• [Task statement] Below is a set of entries. Print the line that contains "über die genannten" and every later line word for word, through the final one.
++++
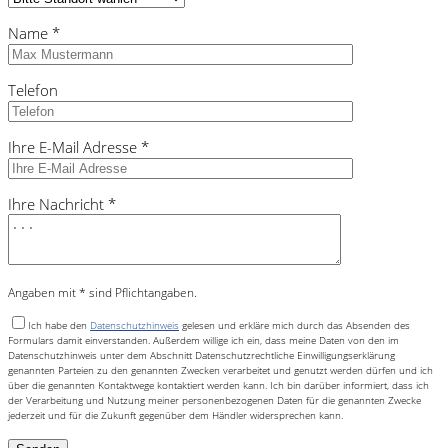
Name *
Telefon
Ihre E-Mail Adresse *
Ihre Nachricht *
Angaben mit * sind Pflichtangaben.
Ich habe den
Datenschutzhinweis
gelesen und erkläre mich durch das Absenden des
Formulars damit einverstanden. Außerdem willige ich ein, dass meine Daten von den im
Datenschutzhinweis unter dem Abschnitt Datenschutzrechtliche Einwilligungserklärung
genannten Parteien zu den genannten Zwecken verarbeitet und genutzt werden dürfen und ich
über die genannten Kontaktwege kontaktiert werden kann. Ich bin darüber informiert, dass ich
der Verarbeitung und Nutzung meiner personenbezogenen Daten für die genannten Zwecke
jederzeit und für die Zukunft gegenüber dem Händler widersprechen kann.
++++
• [Answer to this problem]
über die genannten Kontaktwege kontaktiert werden kann. Ich bin darüber informiert, dass ich
der Verarbeitung und Nutzung meiner personenbezogenen Daten für die genannten Zwecke
jederzeit und für die Zukunft gegenüber dem Händler widersprechen kann.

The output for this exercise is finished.